“The Smashing Machine”: la fragile potenza di Dwayne Johnson a Venezia
Il debutto di Benny Safdie da solista al Lido
Alla Mostra del Cinema di Venezia 2025 è arrivato The Smashing Machine, scritto e diretto da Benny Safdie, che per la prima volta firma un’opera senza il fratello Josh. Presentato in anteprima mondiale, il film ha ottenuto una lunga standing ovation, culminata con le lacrime di Dwayne Johnson in sala accanto a Emily Blunt e al vero Mark Kerr. La giuria gli ha attribuito il Leone d’argento per la miglior regia.
Una storia vera tra gloria e caduta
Il film racconta l’ascesa e la caduta di Mark Kerr, uno dei pionieri delle arti marziali miste negli anni ’90, in un’epoca in cui lo sport non aveva ancora la visibilità globale di oggi. Kerr conquista vittorie sul ring, ma resta intrappolato in un vortice di dolore fisico e dipendenza da oppiacei, che mette in crisi non solo la sua carriera ma anche la relazione con la compagna Dawn, interpretata da Emily Blunt.
The Smashing Machine prende spunto dal documentario HBO del 2002 dedicato allo stesso Kerr e, come il materiale originale, indaga la contraddizione tra il mito della forza e la fragilità dell’essere umano.
Lo stile registico: un ring fatto di corpi e anime
Safdie costruisce un cinema viscerale e realistico: la macchina a spalla e i continui primi piani trasformano ogni scena in un incontro, come se i protagonisti vivessero costantemente sul palcoscenico di un ring invisibile.

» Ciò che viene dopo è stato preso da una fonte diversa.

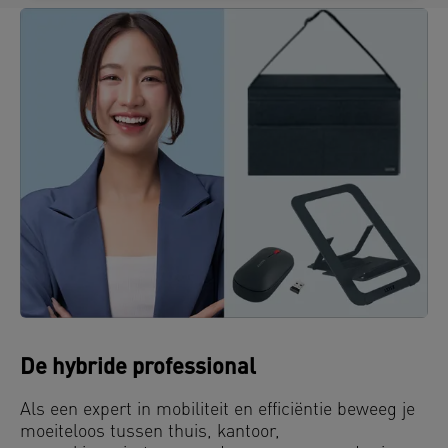
De hybride professional
Als een expert in mobiliteit en efficiëntie beweeg je
moeiteloos tussen thuis, kantoor,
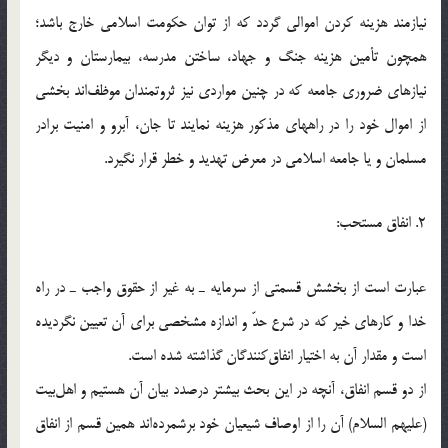
نیازمند هزینه کردن اموالی گردد که از توان حکومت اسلامی خارج باشد؛
همچون تأمین هزینه جنگ و جهاد، ساختن مدرسه، بیمارستان و دیگر
نیازهای ضروری جامعه که در چنین مواردی نیز ثروتمندان موظف‌اند بخشی
از اموال خود را در راههای مذکور هزینه نمایند تا جان، آبرو و امنیت برادر
مسلمان و یا جامعه اسلامی در معرض تهدید و خطر قرار نگیرد.
2. انفاق مستحب:
عبارت است از بخشش قسمتی از سرمایه ـ به غیر از حقوق واجب ـ در راه
خدا و کارهای خیر که در شرع حدّ و اندازه مشخصی برای آن تعیین نگردیده
است و مقدار آن به اختیار انفاق‌کنندگان گذاشته شده است.
از دو قسم انفاق، آنچه در این بحث بیشتر درصدد بیان آن هستیم و اهل‌بیت
(علیهم السلام) آن را از اوصاف شیعیان خود برشمرده‌اند همین قسم از انفاق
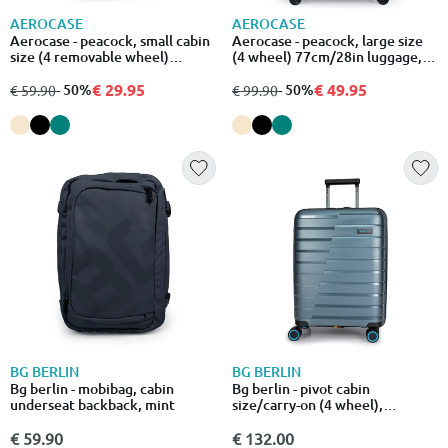
AEROCASE
AEROCASE
Aerocase - peacock, small cabin
Aerocase - peacock, large size
size (4 removable wheel)
(4 wheel) 77cm/28in luggage,
52cm/18in luggage, 8kg
20-23kg suitcase, black
suitcase, black
€ 29.95
€ 49.95
από
σε
- 50%
από
σε
- 50%
€ 59.90
€ 99.90
BG BERLIN
BG BERLIN
Bg berlin - mobibag, cabin
Bg berlin - pivot cabin
underseat backback, mint
size/carry-on (4 wheel),
55cm/20in luggage, 10kg
suitcase
€ 59.90
€ 132.00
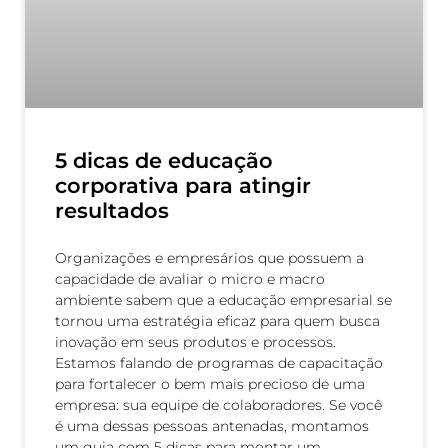
5 dicas de educação
corporativa para atingir
resultados
Organizações e empresários que possuem a
capacidade de avaliar o micro e macro
ambiente sabem que a educação empresarial se
tornou uma estratégia eficaz para quem busca
inovação em seus produtos e processos.
Estamos falando de programas de capacitação
para fortalecer o bem mais precioso de uma
empresa: sua equipe de colaboradores. Se você
é uma dessas pessoas antenadas, montamos
um guia com 5 dicas para montar um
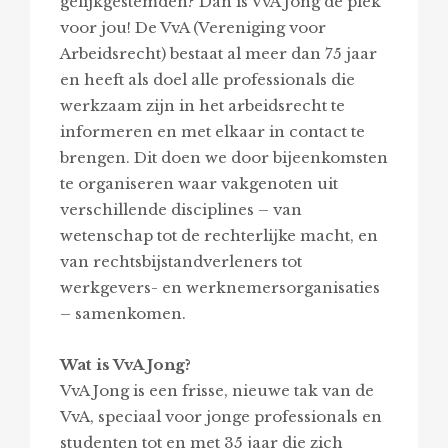
gelijkgestemden? Dan is VvA Jong de plek
voor jou! De VvA (Vereniging voor
Arbeidsrecht) bestaat al meer dan 75 jaar
en heeft als doel alle professionals die
werkzaam zijn in het arbeidsrecht te
informeren en met elkaar in contact te
brengen. Dit doen we door bijeenkomsten
te organiseren waar vakgenoten uit
verschillende disciplines – van
wetenschap tot de rechterlijke macht, en
van rechtsbijstandverleners tot
werkgevers- en werknemersorganisaties
– samenkomen.
Wat is VvA Jong?
VvA Jong is een frisse, nieuwe tak van de
VvA, speciaal voor jonge professionals en
studenten tot en met 35 jaar die zich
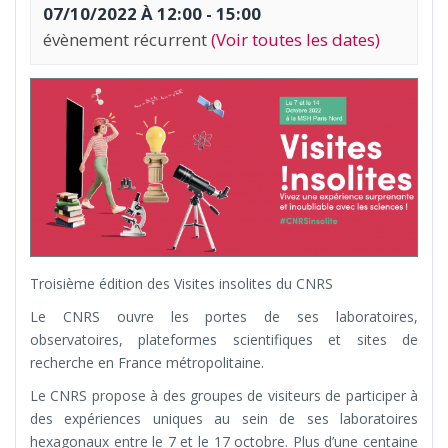
07/10/2022 À 12:00
-
15:00
évènement récurrent
(Voir toutes les dates)
Troisième édition des Visites insolites du CNRS
Le CNRS ouvre les portes de ses laboratoires,
observatoires, plateformes scientifiques et sites de
recherche en France métropolitaine.
Le CNRS propose à des groupes de visiteurs de participer à
des expériences uniques au sein de ses laboratoires
hexagonaux entre le 7 et le 17 octobre. Plus d’une centaine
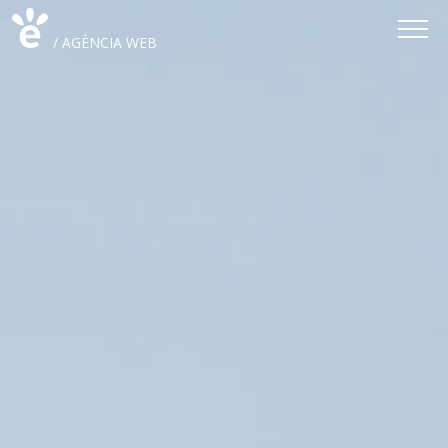
/ AGÈNCIA WEB
/ DESENVOLUPAMENT WEB
/ ESTRATÈGIA WEB
/ DISSENY WEB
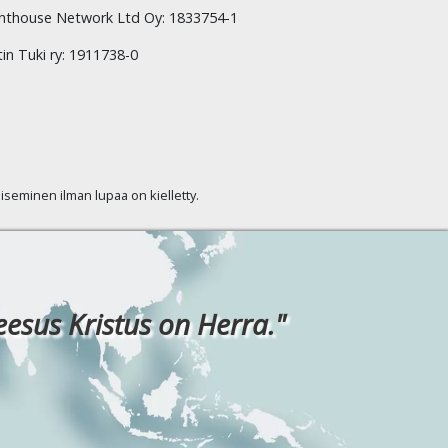
hthouse Network Ltd Oy: 1833754-1
tin Tuki ry: 1911738-0
kaiseminen ilman lupaa on kielletty.
eesus Kristus on Herra."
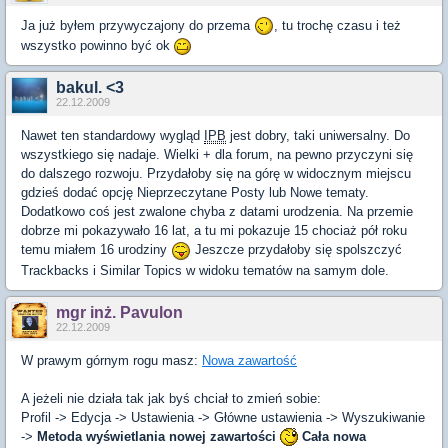
Ja już byłem przywyczajony do przema
, tu trochę czasu i też
wszystko powinno być ok
bakul. <3
22.12.2009
Nawet ten standardowy wygląd
IPB
jest dobry, taki uniwersalny. Do
wszystkiego się nadaje. Wielki + dla forum, na pewno przyczyni się
do dalszego rozwoju. Przydałoby się na górę w widocznym miejscu
gdzieś dodać opcję Nieprzeczytane Posty lub Nowe tematy.
Dodatkowo coś jest zwalone chyba z datami urodzenia. Na przemie
dobrze mi pokazywało 16 lat, a tu mi pokazuje 15 chociaż pół roku
temu miałem 16 urodziny
Jeszcze przydałoby się spolszczyć
Trackbacks i Similar Topics w widoku tematów na samym dole.
mgr inż. Pavulon
22.12.2009
W prawym górnym rogu masz:
Nowa zawartość
A jeżeli nie działa tak jak byś chciał to zmień sobie:
Profil -> Edycja -> Ustawienia -> Główne ustawienia -> Wyszukiwanie
->
Metoda wyświetlania nowej zawartości
Cała nowa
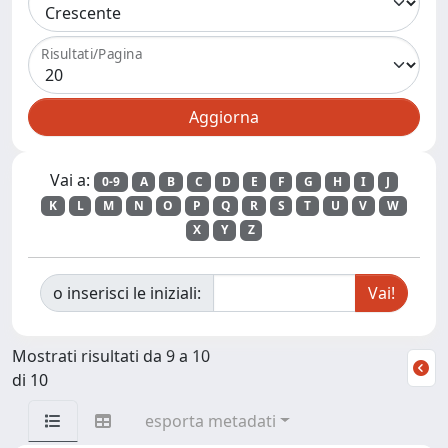
Risultati/Pagina
Vai a:
0-9
A
B
C
D
E
F
G
H
I
J
K
L
M
N
O
P
Q
R
S
T
U
V
W
X
Y
Z
o inserisci le iniziali:
Mostrati risultati da 9 a 10
di 10
esporta metadati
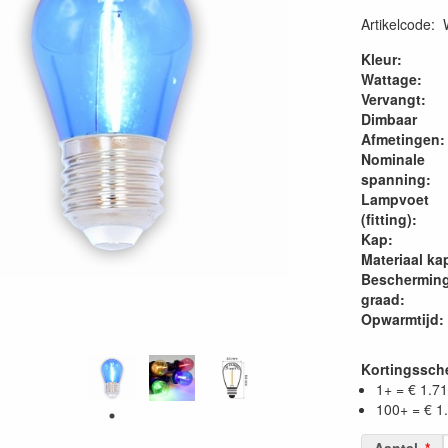
Artikelcode
:
Kleur:
Wattage:
Vervangt:
Dimbaar
Afmetingen:
Nominale
spanning:
Lampvoet
(fitting):
Kap:
Materiaal ka
Beschermin
graad:
Opwarmtijd:
Kortingssc
1+ = € 1.71
100+ = € 1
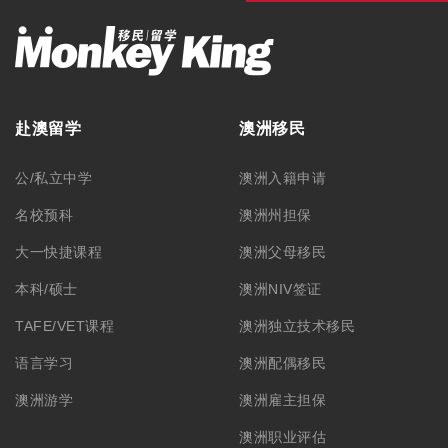
赴澳留学
澳洲移民
公/私立中学
澳洲入籍申请
名校预科
澳洲州担保
大一快捷课程
澳洲父母移民
本科/硕士
澳洲NIV签证
TAFE/VET课程
澳洲独立技术移民
语言学习
澳洲配偶移民
澳洲游学
澳洲雇主担保
澳洲职业评估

Questa scelta restituisce una veridicità brutale, amplificata da una palette cromatica intensa e da una patina che richiama gli anni ’70, capace di rendere le immagini più dense e fisiche.
I lottatori che vediamo sullo schermo non incarnano un’epica muscolare della violenza. Al contrario, appaiono come eroi vulnerabili, pronti a sacrificare tutto per pochi istanti di gloria, portando sulla pelle la forza e nell’anima le ferite. Safdie sembra voler far parlare le loro fragilità più che i loro corpi, racchiudendo in figure mastodontiche una dolcezza inattesa e struggente.
Dwayne Johnson e la forza della vulnerabilità
Con The Smashing Machine, Dwayne Johnson si libera della corazza da star del blockbuster. Qui interpreta un uomo smarrito, incapace di gestire la dipendenza e i suoi fantasmi interiori. La sua trasformazione, fisica e psicologica, sorprende: meno “The Rock” e più attore drammatico, capace di mostrare una fragilità autentica. Lo ha detto lui stesso: “Credo che ci sia forza nella vulnerabilità”.
Accanto a lui, Emily Blunt dà corpo a una Dawn intensa, una donna che ama con forza ma che soffre nel veder crollare l’uomo accanto a sé. La loro dinamica regge il cuore emotivo del film, ma per rendere credibile la tensione tra amore, rabbia e perdita Safdie sembra incagliarsi in un loop narrativo che in alcuni momenti fa girare la storia a vuoto, invece di spingersi oltre.
Un film che convince, ma non scuote
Il film però resta ancorato alla cronaca, in maniera didascalica: ci lascia intravedere i personaggi senza portarli fino al loro estremo. Safdie non rinuncia a spiegare le regole dello sport e a ricostruirne l’evoluzione, ma questa scelta finisce per sottrarre spazio ad altro. Il risultato è un mosaico di storie e di volti che vincono e perdono, travolti dall’adrenalina del ring, ma raramente lasciati liberi di spingersi verso una dimensione più radicale.
C’è però un aspetto significativo: il film prova a rinobilitare le MMA, mostrando che non sono fatte solo di apparenza o brutalità, ma di studio, disciplina, dedizione e di una forza psicologica e mentale necessaria per affrontare colpo dopo colpo, sia sul corpo che sull’anima, le ferite inflitte all’ego.
Come spettatrice, ho trovato The Smashing Machine un’opera solida, intensa e coerente nella costruzione visiva, ma incapace di restituire quell’esperienza esclusiva che cerco a Venezia. È un film che convince per forza e interpretazioni, ma manca di quel brivido di unicità che trasforma una proiezione in un momento irripetibile di rivelazione.
Conclusione
The Smashing Machine restituisce dignità a uno sport spesso liquidato come mera violenza e allo stesso tempo illumina la vulnerabilità nascosta dietro la forza fisica. Safdie firma un film muscolare e intimo, che regala a Johnson una nuova identità da attore drammatico. Non un capolavoro assoluto, ma una tappa significativa nella sua carriera e un segnale di un cinema che non teme di mostrare la fragilità dei propri eroi.